**Exercise brief:** Where the string "TOPARDS" appears in a line of the material below, copy that line.

══ Dataset content

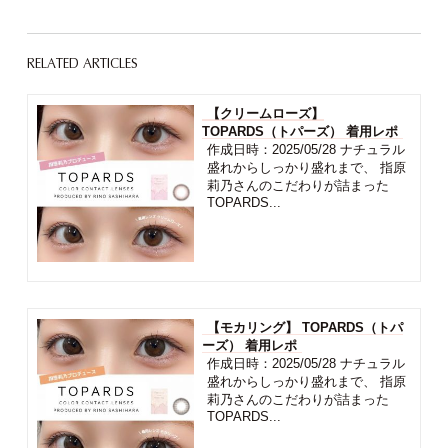
RELATED ARTICLES
【クリームローズ】
TOPARDS（トパーズ） 着用レポ
作成日時：2025/05/28 ナチュラル
盛れからしっかり盛れまで、 指原
莉乃さんのこだわりが詰まった
TOPARDS...
【モカリング】 TOPARDS（トパ
ーズ） 着用レポ
作成日時：2025/05/28 ナチュラル
盛れからしっかり盛れまで、 指原
莉乃さんのこだわりが詰まった
TOPARDS...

════

**Response area:**
TOPARDS（トパーズ） 着用レポ
TOPARDS...
【モカリング】 TOPARDS（トパ
TOPARDS...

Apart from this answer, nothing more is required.